#!/usr/bin/env python
# coding: utf-8

# # Latent Semantic Indexing
# 
# Here, we apply the technique *Latent Semantic Indexing* to capture the similarity of words. We are given a list of words and their frequencies in 9 documents, found on [GitHub](https://github.com/ppham27/MLaPP-solutions/blob/master/chap12/lsiDocuments.pdf).

# In[1]:


get_ipython().run_line_magic('matplotlib', 'inline')

import numpy as np
import pandas as pd
import matplotlib.pyplot as plt
from sklearn import preprocessing

plt.rcParams['font.size'] = 16

words_list = list()
with open('lsiWords.txt') as f:
    for line in f:
        words_list.append(line.strip())
words = pd.Series(words_list, name="words")
word_frequencies = pd.read_csv('lsiMatrix.txt', sep=' ', index_col=False,
                               header=None, names=words)
word_frequencies.T.head(20)


# Now as per part (a), we compute the SVD and use the first two singular values. Recall the model is that
# 
# \begin{equation}
# \mathbf{x} \sim \mathcal{N}\left(W\mathbf{z},\Psi\right),
# \end{equation}
# 
# where $\Psi$ is diagonal. If the SVD is $X = UDV^\intercal,$ $W$ will be the first two columns of $V$.

# In[2]:


X = word_frequencies.as_matrix().astype(np.float64)
U, D, V = np.linalg.svd(X.T)  # in matlab the matrix is read in as its transpose


# In this way, we let $Z = UD$, so $X = ZV^\intercal$. Now, let $\tilde{Z}$ be the approximation from using 2 singular values, so $\tilde{X} = \tilde{Z}W^\intercal$, so $\tilde{Z} = \tilde{U}\tilde{D}$. For some reason, the textbook chooses not to scale by $\tilde{D}$, so we just have $\tilde{U}$. Recall that all the variables are messed up because we used the tranpose.

# In[3]:


Z = V.T[:,:2]
Z


# Now, let's plot these results.

# In[4]:


plt.figure(figsize=(8,8))
def plot_latent_variables(Z, ax=None):
    if ax == None:
        ax = plt.gca()
    ax.plot(Z[:,0], Z[:,1], 'o', markerfacecolor='none')
    for i in range(len(Z)):
        ax.text(Z[i,0] + 0.005, Z[i,1], i, 
                verticalalignment='center')
    ax.set_xlabel('$z_1$')
    ax.set_ylabel('$z_2$')
    ax.set_title('PCA with $L = 2$ for Alien Documents')
    ax.grid(True)
plot_latent_variables(Z)
plt.show()


# I, respectfully, disagree with the book for this reason. The optimal latent representation $Z = XW$ (observations are rows here), should be chosen such that
# 
# \begin{equation}
# J(W,Z) = \frac{1}{N}\left\lVert X - ZW^\intercal\right\rVert^2
# \end{equation}
# 
# is minimized, where $W$ is orthonormal.

# In[5]:


U, D, V = np.linalg.svd(X)
V = V.T # python implementation of SVD factors X = UDV (note that V is not tranposed)

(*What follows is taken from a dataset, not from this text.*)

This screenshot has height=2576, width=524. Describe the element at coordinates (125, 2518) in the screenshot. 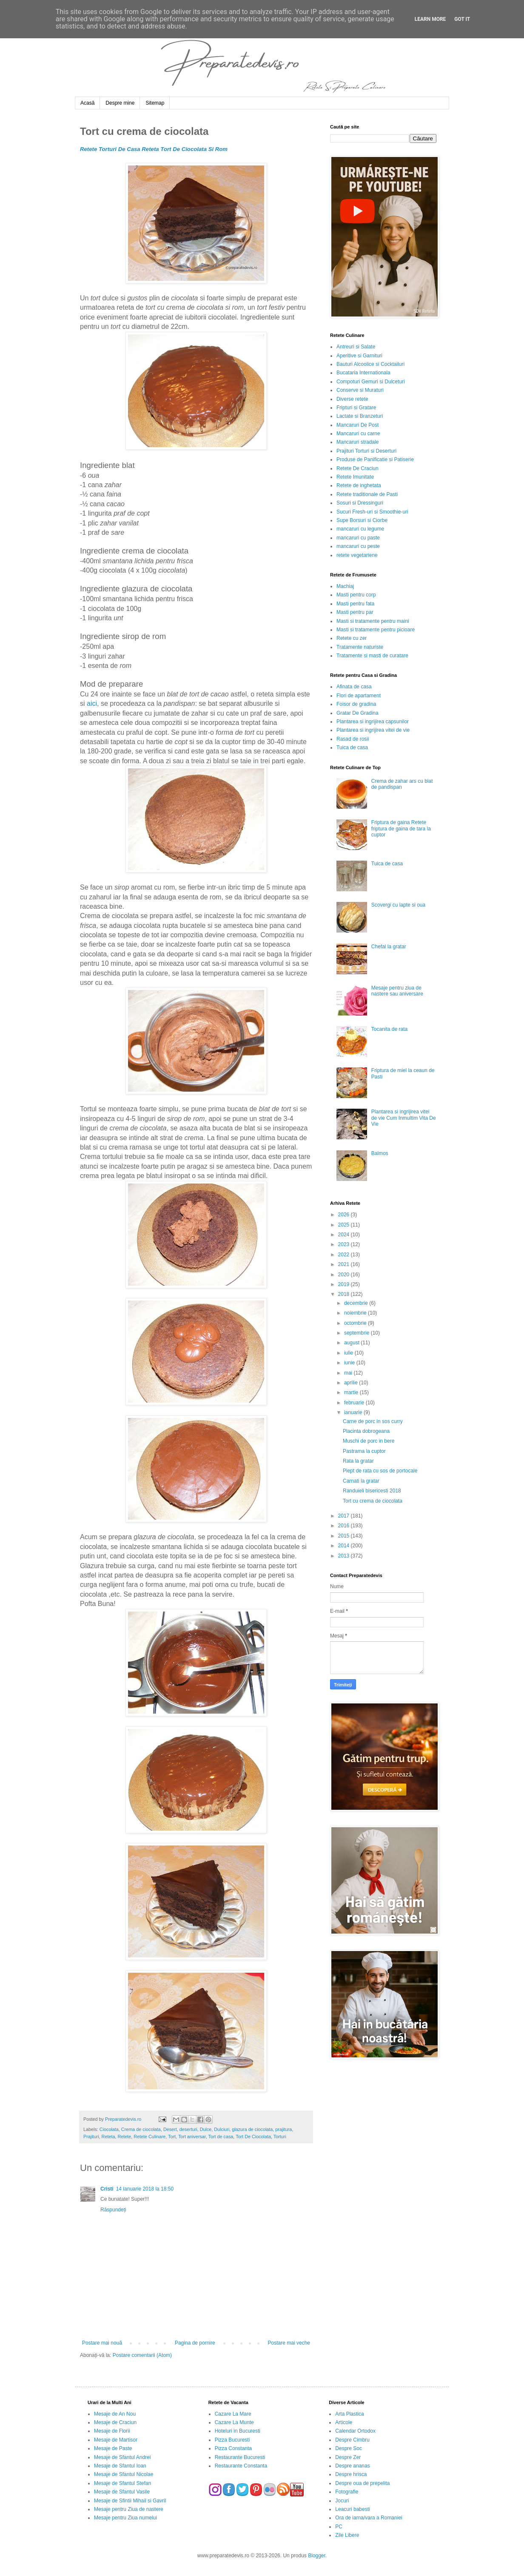 I see `Mesaje pentru Ziua numelui` at that location.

# By section 12.2.3 of the book, $W$ is the first $2$ columns of $V$. Thus, our actual plot should be below.

# In[6]:


W = V[:,:2]
Z = np.dot(X, W)
plt.figure(figsize=(8,8))
ax = plt.gca();
plot_latent_variables(Z, ax=ax)
ax.set_aspect('equal')
plt.show()


# Note that this is very similar with the $y$-axis flipped. That part does not actually matter. What matters is the scaling by eigenvalues for computing. Before that scaling the proximity of points may not mean much if the eigenvalue is actually very large.
# 
# Now, the second part asks us to see if we can properly identify documents related to abductions by using a document with the single word *abducted* as a probe.

# In[7]:


probe_document = np.zeros_like(words, dtype=np.float64)
abducted_idx = (words=='abducted').as_matrix()
probe_document[abducted_idx] = 1
X[0:3,abducted_idx]


# Note that despite the first document being about abductions, it doesn't contain the word *abducted*.
# 
# Let's look at the latent variable representation. We'll use cosine similarity to account for the difference in magnitude.

# In[8]:


from scipy.spatial import distance
z = np.dot(probe_document, W)
similarities = list(map(lambda i : (i, 1 - distance.cosine(z,Z[i,:])), range(len(Z))))
similarities.sort(key=lambda similarity_tuple : -similarity_tuple[1])
similarities


# Indeed, we find the three alien abduction documents, $0$, $2$, and $1$ are most similar to our probe.